RECORDS FOR THE EXERCISE:
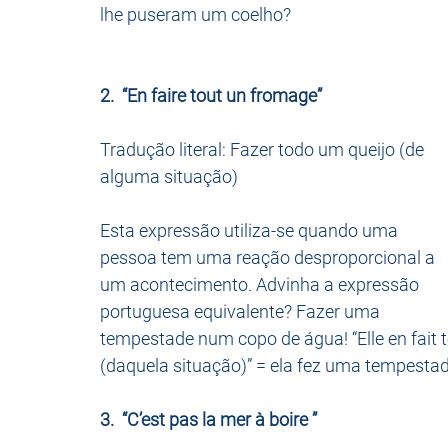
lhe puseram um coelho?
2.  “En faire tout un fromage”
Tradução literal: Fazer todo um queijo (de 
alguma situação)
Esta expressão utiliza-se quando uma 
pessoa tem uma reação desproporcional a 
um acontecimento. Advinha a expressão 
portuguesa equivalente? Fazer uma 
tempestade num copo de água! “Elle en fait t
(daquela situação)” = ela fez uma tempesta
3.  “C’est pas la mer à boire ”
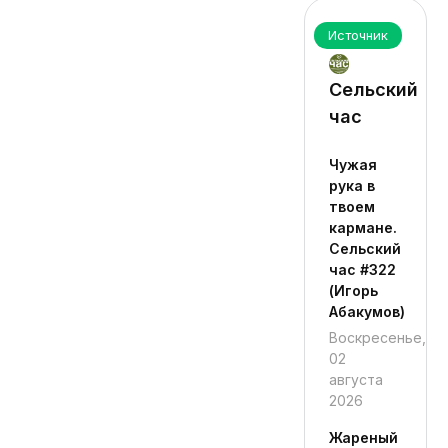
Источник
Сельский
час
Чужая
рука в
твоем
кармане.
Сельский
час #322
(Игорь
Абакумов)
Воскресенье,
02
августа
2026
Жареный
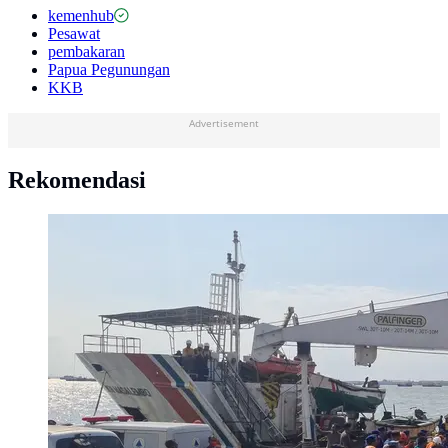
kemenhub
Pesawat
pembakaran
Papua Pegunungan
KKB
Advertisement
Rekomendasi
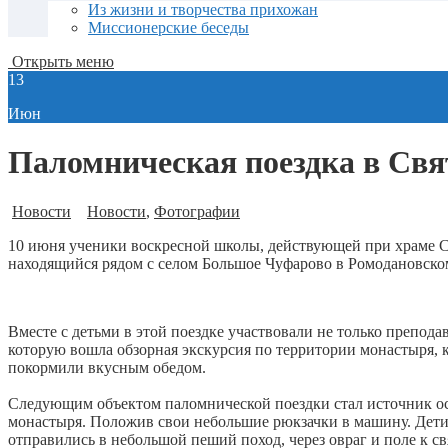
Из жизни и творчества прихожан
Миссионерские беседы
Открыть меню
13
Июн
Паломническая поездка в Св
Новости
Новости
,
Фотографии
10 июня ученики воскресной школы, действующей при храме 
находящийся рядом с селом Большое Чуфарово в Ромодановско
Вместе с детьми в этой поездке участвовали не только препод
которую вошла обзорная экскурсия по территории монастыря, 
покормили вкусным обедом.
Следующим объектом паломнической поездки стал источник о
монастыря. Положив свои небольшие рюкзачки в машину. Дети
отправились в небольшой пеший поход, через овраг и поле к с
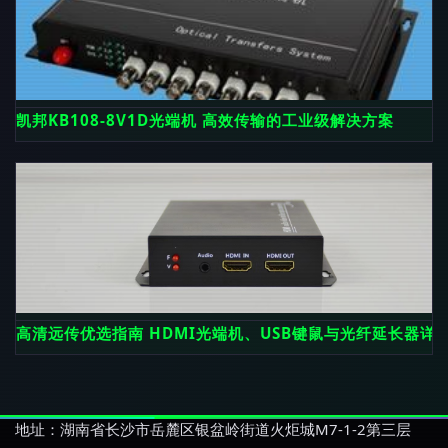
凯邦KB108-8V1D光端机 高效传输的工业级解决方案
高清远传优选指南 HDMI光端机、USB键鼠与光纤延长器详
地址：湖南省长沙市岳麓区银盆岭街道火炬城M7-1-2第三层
...
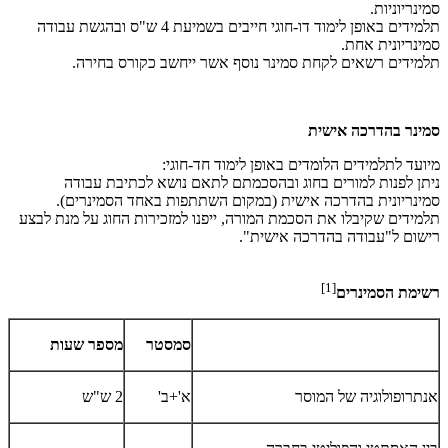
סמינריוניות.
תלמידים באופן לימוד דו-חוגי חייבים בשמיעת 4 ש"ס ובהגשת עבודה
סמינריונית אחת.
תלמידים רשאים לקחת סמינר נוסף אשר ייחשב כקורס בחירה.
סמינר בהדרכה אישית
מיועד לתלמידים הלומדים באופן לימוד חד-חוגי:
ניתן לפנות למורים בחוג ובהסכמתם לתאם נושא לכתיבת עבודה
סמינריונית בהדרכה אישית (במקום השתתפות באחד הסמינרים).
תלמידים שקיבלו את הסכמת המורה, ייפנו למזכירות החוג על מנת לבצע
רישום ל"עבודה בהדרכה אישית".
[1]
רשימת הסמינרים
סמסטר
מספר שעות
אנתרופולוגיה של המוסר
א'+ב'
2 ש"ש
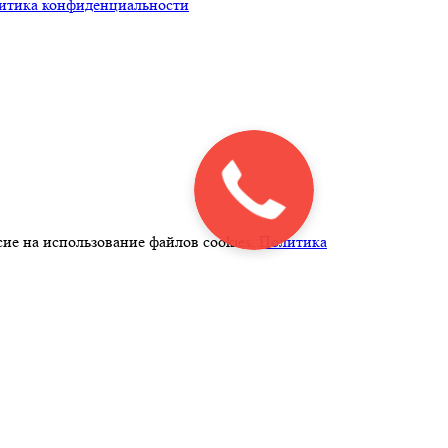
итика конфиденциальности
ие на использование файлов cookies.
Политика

PROBLEM REQUIREMENTS: Among the entries above, copy exactly the stretch from the line holding "находящийся рядом с" through the line holding "地址：湖南省长沙市岳麓区银盆岭街道火炬城M7-1-2第三层", leaving out any pictures.

TASK SOLUTION:
находящийся рядом с селом Большое Чуфарово в Ромодановско
Вместе с детьми в этой поездке участвовали не только препод
которую вошла обзорная экскурсия по территории монастыря, 
покормили вкусным обедом.
Следующим объектом паломнической поездки стал источник о
монастыря. Положив свои небольшие рюкзачки в машину. Дети
отправились в небольшой пеший поход, через овраг и поле к с
凯邦KB108-8V1D光端机 高效传输的工业级解决方案
高清远传优选指南 HDMI光端机、USB键鼠与光纤延长器详
地址：湖南省长沙市岳麓区银盆岭街道火炬城M7-1-2第三层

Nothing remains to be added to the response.